The Illusion of “Healthy” Plant-Based Eating
Some people feel better during Veganuary, but why?
Because for the first time in years, they’ve reduced their intake of ultra-processed junk. Chips and ketchup don’t count as vegetables, after all.
But here’s the catch: the initial improvements have little to do with plants and everything to do with removing the worst offenders oxidised oils, refined sugars, and calorie bombs.
Long-term, however, the cracks begin to show. Vegan diets often lack sufficient protein and unique amino acids like glycine and taurine, healthy fats like stearic acid and DHA, and key micronutrients like vitamin A, B12, zinc, selenium, iodine and choline.

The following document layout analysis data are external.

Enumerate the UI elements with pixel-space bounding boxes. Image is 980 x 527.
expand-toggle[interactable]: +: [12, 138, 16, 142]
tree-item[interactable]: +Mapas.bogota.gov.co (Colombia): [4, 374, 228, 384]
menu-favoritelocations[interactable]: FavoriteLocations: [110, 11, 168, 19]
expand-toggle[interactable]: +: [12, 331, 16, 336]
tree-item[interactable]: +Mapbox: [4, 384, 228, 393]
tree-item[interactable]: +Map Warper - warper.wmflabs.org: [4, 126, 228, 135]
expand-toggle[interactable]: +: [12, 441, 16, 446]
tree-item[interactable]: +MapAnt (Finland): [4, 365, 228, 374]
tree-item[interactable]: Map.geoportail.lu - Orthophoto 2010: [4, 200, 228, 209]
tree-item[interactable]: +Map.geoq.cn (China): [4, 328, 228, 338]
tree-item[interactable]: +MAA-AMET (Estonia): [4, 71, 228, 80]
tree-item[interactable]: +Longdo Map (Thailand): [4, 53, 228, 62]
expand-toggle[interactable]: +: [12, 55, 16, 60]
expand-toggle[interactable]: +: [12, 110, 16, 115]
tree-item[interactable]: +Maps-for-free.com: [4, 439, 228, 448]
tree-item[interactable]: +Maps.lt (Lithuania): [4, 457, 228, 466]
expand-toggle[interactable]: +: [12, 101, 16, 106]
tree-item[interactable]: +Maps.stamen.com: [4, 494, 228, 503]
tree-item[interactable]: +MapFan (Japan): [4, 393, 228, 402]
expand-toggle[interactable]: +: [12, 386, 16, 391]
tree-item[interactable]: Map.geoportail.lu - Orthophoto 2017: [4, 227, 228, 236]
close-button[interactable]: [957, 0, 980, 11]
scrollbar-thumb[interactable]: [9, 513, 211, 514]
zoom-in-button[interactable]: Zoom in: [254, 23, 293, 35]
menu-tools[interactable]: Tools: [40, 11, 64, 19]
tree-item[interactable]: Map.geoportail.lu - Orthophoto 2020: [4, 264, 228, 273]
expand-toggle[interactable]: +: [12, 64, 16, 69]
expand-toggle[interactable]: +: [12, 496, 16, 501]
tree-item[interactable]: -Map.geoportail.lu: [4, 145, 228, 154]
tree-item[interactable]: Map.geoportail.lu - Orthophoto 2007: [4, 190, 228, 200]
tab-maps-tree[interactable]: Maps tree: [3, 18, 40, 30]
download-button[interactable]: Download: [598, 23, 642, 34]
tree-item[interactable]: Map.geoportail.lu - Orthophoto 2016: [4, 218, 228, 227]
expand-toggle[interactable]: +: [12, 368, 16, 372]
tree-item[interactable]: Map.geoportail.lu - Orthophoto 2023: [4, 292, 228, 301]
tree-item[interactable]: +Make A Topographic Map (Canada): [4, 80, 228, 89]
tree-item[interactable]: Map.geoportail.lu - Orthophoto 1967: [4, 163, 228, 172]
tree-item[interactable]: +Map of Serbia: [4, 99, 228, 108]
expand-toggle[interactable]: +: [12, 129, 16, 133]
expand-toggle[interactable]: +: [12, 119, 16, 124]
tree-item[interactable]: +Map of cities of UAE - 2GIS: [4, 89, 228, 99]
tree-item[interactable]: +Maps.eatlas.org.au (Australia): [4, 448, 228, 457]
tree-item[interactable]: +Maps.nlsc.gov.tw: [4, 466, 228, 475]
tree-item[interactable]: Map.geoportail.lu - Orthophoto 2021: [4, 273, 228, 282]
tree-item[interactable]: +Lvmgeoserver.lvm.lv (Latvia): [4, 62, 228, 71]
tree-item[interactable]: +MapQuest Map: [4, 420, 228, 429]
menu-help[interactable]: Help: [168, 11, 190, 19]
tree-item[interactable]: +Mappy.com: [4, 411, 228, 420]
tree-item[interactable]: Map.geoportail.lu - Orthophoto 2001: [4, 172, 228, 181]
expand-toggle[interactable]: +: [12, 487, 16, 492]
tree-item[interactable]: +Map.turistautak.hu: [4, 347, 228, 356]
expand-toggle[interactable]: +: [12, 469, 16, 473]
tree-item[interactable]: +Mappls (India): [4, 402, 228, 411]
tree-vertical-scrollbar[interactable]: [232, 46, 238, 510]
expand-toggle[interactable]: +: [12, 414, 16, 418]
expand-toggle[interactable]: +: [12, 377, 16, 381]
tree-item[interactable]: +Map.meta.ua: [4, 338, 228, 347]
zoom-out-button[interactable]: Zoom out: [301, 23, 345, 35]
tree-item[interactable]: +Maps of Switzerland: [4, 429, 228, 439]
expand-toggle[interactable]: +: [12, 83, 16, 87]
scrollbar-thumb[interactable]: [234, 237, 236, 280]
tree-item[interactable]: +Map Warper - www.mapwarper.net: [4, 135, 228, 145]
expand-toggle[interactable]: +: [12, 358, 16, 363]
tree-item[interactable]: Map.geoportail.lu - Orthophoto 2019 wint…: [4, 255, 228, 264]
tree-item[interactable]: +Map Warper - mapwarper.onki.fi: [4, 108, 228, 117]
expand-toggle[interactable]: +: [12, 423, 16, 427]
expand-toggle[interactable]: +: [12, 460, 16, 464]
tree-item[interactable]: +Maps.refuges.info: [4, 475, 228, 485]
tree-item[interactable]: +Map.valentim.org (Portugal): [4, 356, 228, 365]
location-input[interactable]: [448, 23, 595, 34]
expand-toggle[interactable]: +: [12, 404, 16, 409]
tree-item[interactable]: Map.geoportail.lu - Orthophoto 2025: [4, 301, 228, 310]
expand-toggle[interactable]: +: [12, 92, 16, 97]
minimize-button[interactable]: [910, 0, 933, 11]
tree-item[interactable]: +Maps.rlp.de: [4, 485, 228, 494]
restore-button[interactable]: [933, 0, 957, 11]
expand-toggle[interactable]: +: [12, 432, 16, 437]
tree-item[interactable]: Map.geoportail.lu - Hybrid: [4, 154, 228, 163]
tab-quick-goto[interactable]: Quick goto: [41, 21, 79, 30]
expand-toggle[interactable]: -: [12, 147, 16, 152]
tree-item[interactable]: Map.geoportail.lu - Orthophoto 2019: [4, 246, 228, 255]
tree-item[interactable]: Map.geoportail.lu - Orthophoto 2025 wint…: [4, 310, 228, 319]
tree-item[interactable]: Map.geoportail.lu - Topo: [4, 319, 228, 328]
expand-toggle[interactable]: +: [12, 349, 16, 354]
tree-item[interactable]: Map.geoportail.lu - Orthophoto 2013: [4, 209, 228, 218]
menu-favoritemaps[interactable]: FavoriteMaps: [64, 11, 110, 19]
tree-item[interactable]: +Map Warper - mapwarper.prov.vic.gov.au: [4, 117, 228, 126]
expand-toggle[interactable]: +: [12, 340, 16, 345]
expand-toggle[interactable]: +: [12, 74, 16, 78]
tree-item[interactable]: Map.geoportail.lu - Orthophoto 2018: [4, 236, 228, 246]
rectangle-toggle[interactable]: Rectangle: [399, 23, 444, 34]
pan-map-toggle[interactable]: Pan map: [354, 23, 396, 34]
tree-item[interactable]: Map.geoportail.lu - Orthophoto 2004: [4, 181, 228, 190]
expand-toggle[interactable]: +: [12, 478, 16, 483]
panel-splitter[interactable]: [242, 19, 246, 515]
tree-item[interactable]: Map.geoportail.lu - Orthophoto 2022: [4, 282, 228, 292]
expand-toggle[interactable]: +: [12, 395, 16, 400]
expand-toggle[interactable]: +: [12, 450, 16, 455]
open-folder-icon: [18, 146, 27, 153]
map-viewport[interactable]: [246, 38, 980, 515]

These aren’t optional extras; they’re the building blocks of detoxification, immunity, and energy metabolism.
Let’s be clear: without modern conveniences like central heating, imported avocados, and fortified foods, a strict plant-based diet would collapse in a UK winter.

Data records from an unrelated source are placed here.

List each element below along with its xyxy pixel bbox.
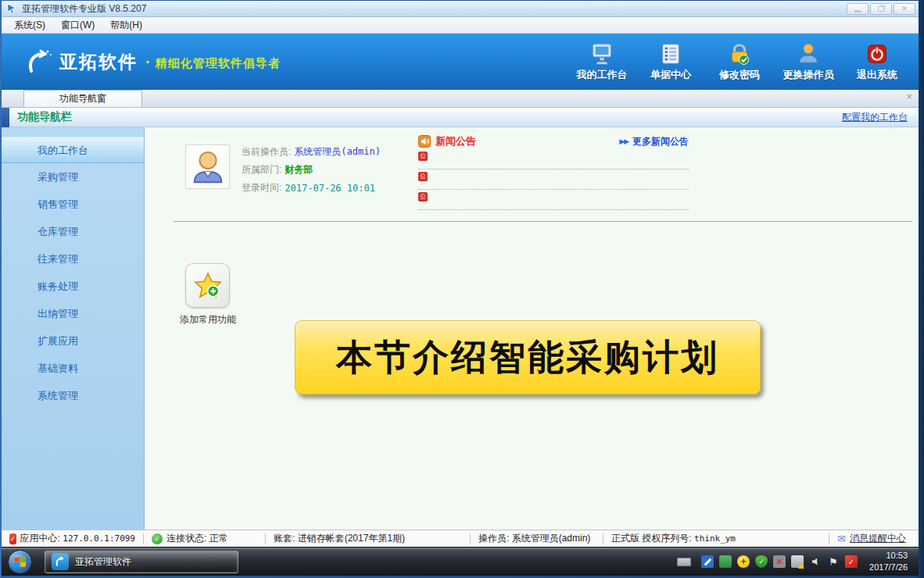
login-time-label: 登录时间: (242, 181, 281, 194)
status-bar: ✓ 应用中心: 127.0.0.1:7099 ✓ 连接状态: 正常 账套: 进销… (2, 530, 919, 547)
star-plus-icon (193, 271, 223, 301)
shield-icon[interactable]: ✓ (755, 555, 768, 568)
department-label: 所属部门: (242, 163, 281, 177)
switch-operator-label: 更换操作员 (783, 68, 834, 82)
document-list-icon (659, 42, 682, 66)
status-operator-label: 操作员: (478, 532, 509, 545)
sidebar-item-contacts[interactable]: 往来管理 (2, 245, 144, 273)
tab-bar: 功能导航窗 × (2, 90, 919, 108)
minimize-button[interactable] (847, 3, 868, 15)
close-button[interactable]: ✕ (894, 3, 915, 15)
status-connection: ✓ 连接状态: 正常 (144, 533, 266, 544)
nav-header-strip: 功能导航栏 配置我的工作台 (2, 108, 919, 127)
tab-close-icon[interactable]: × (906, 91, 912, 102)
add-favorite-button[interactable] (185, 263, 230, 308)
change-password-label: 修改密码 (719, 68, 760, 82)
news-panel: 新闻公告 ▶▶ 更多新闻公告 公 公 公 (418, 134, 689, 210)
sidebar-item-sales[interactable]: 销售管理 (2, 191, 144, 218)
clock-date: 2017/7/26 (869, 562, 908, 573)
sidebar-item-warehouse[interactable]: 仓库管理 (2, 218, 144, 245)
brand-logo-text: 亚拓软件 (59, 50, 138, 74)
yato-logo-icon (25, 48, 53, 76)
menu-help[interactable]: 帮助(H) (102, 17, 150, 33)
sidebar-item-workbench[interactable]: 我的工作台 (2, 137, 144, 163)
workbench-label: 我的工作台 (577, 68, 628, 82)
news-item[interactable]: 公 (418, 169, 689, 190)
section-divider (174, 221, 912, 222)
brand-header: 亚拓软件 · 精细化管理软件倡导者 我的工作台 (2, 34, 919, 90)
desktop-screen: 亚拓管理软件专业版 V8.5.207 ✕ 系统(S) 窗口(W) 帮助(H) 亚… (0, 0, 924, 578)
more-news-link[interactable]: ▶▶ 更多新闻公告 (619, 135, 689, 148)
sidebar-item-purchase[interactable]: 采购管理 (2, 163, 144, 191)
speaker-tray-icon[interactable] (809, 555, 822, 568)
lock-check-icon (728, 42, 751, 66)
start-button[interactable] (8, 550, 32, 574)
yato-taskbar-icon (52, 553, 69, 570)
connection-label: 连接状态: (167, 532, 206, 545)
announcement-icon: 公 (418, 152, 428, 161)
menu-window[interactable]: 窗口(W) (53, 17, 102, 33)
operator-value: 系统管理员(admin) (294, 145, 381, 159)
connection-ok-icon: ✓ (152, 533, 163, 544)
message-center-link[interactable]: ✉ 消息提醒中心 (829, 533, 919, 544)
sidebar-item-cashier[interactable]: 出纳管理 (2, 300, 144, 327)
announcement-icon: 公 (418, 172, 428, 181)
announcement-icon: 公 (418, 192, 428, 202)
add-favorite-label: 添加常用功能 (160, 313, 256, 326)
login-time-value: 2017-07-26 10:01 (285, 183, 375, 194)
sidebar-item-basic-data[interactable]: 基础资料 (2, 355, 144, 382)
system-tray: + ✓ ✕ ⚑ ✓ 10:53 2017/7/26 (677, 550, 919, 573)
power-icon (865, 42, 889, 66)
news-item[interactable]: 公 (418, 149, 689, 169)
promo-banner: 本节介绍智能采购计划 (295, 320, 761, 394)
operator-avatar (185, 144, 230, 189)
operator-label: 当前操作员: (242, 145, 291, 159)
configure-workbench-link[interactable]: 配置我的工作台 (842, 111, 908, 124)
status-license: 正式版 授权序列号: think_ym (603, 533, 829, 544)
status-operator-value: 系统管理员(admin) (512, 532, 591, 545)
sidebar-item-system[interactable]: 系统管理 (2, 382, 144, 409)
taskbar-clock[interactable]: 10:53 2017/7/26 (869, 550, 911, 573)
switch-operator-button[interactable]: 更换操作员 (778, 42, 839, 82)
news-title: 新闻公告 (435, 134, 476, 148)
updater-icon[interactable]: + (737, 555, 750, 568)
yato-app-icon[interactable]: ✓ (845, 555, 858, 568)
keyboard-icon[interactable] (677, 558, 691, 566)
speaker-icon (418, 135, 431, 148)
app-center-label: 应用中心: (20, 532, 60, 545)
exit-system-button[interactable]: 退出系统 (847, 42, 908, 82)
sidebar-item-accounting[interactable]: 账务处理 (2, 273, 144, 300)
flag-icon[interactable]: ⚑ (827, 555, 840, 568)
monitor-icon (590, 42, 614, 66)
plug-error-icon[interactable]: ✕ (773, 555, 786, 568)
sidebar: 我的工作台 采购管理 销售管理 仓库管理 往来管理 账务处理 出纳管理 扩展应用… (2, 127, 145, 530)
window-title: 亚拓管理软件专业版 V8.5.207 (22, 2, 146, 16)
window-title-bar: 亚拓管理软件专业版 V8.5.207 ✕ (2, 1, 919, 17)
app-window-icon (6, 3, 18, 15)
status-operator: 操作员: 系统管理员(admin) (471, 533, 603, 544)
document-center-button[interactable]: 单据中心 (640, 42, 701, 82)
nav-accent-bar (2, 108, 9, 127)
promo-banner-text: 本节介绍智能采购计划 (336, 334, 719, 382)
tab-nav-window[interactable]: 功能导航窗 (23, 90, 142, 107)
workbench-button[interactable]: 我的工作台 (571, 42, 632, 82)
account-set-value: 进销存帐套(2017年第1期) (298, 532, 405, 545)
menu-bar: 系统(S) 窗口(W) 帮助(H) (2, 17, 919, 34)
clock-time: 10:53 (869, 550, 908, 562)
menu-system[interactable]: 系统(S) (6, 17, 53, 33)
exit-system-label: 退出系统 (857, 68, 897, 82)
avatar-icon (190, 149, 226, 185)
change-password-button[interactable]: 修改密码 (709, 42, 770, 82)
restore-button[interactable] (870, 3, 892, 15)
sidebar-item-extensions[interactable]: 扩展应用 (2, 327, 144, 355)
news-item[interactable]: 公 (418, 190, 689, 210)
network-warning-icon[interactable] (791, 555, 804, 568)
nav-title: 功能导航栏 (17, 110, 72, 124)
wrench-icon[interactable] (701, 555, 714, 568)
workspace-content: 当前操作员: 系统管理员(admin) 所属部门: 财务部 登录时间: 2017… (145, 127, 919, 530)
taskbar-app-button[interactable]: 亚拓管理软件 (45, 551, 238, 573)
more-news-label: 更多新闻公告 (632, 135, 689, 148)
package-icon[interactable] (719, 555, 732, 568)
connection-value: 正常 (210, 532, 228, 545)
document-center-label: 单据中心 (650, 68, 691, 82)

Where’s the protein? Where’s the warmth-inducing fat? Without these essentials, your health and vitality take a hit.
What Nature Knows That We’ve Forgotten
Nature’s ecosystems don’t run on ideology; they run on balance. Winter calls for rich, grounding foods like meats, fats, and fermented vegetables—foods that warm us from within and fuel our mitochondria.
At Oath, we embrace this seasonal wisdom. Our products, whether it’s our venison sausages or everything burger are packed with nutrient-dense fats, proteins, and peptides. They’re simple to prepare yet profoundly nourishing.
Pair them with sautéed tender stem broccoli or a spoonful of kimchi, and you have a meal that supports your body through the cold months.
Contrast that with the effort it takes to prepare a vegan feast from scratch: soaking, sprouting, cooking, and blending legumes into something that barely resembles food. It’s not practical. It’s not sustainable.
And it’s certainly not aligned with the rhythms of life.
The Seasonal Advantage
Our commitment to pasture-raised, regenerative farming ensures that our food reflects the environment it’s raised in.
Animals raised outside, connected to the land, and adaptable to the seasons produce better, healthier food. The same goes for plants - greenhouse captive indoor plants are inferior to their sunkissed counterparts.
The Bigger Picture
Veganuary and similar movements fail because they ignore the fundamentals of nutrition and ecology.
It’s not about sides vegan vs. carnivore it’s about common sense. The best diets work with nature, not against it.
They’re rooted in local, seasonal food and respect the interconnectedness of ecosystems. We’re not shooting for 100% perfection with this approach (perhaps if you’re new to this concept, it might even sound extreme to you) – we're talking about creating a base of 70-80% of your diet. Improving your health is about purpose, progress, and practicality. Perfection does not exist in reality.
Instead of chasing dietary dogma, we need to return to first principles:
Eat with the seasons.
Prioritise nutrient density.
Embrace balance over extremes.
At Oath, we believe in being a beacon of common sense amidst the chaos of January diet trends.
Our food isn’t just seasonal it’s timeless.
So, this January, skip the fads. Go outside. Feel the frost. Eat in a way that grounds you, nourishes you, and connects you to the rhythms of life.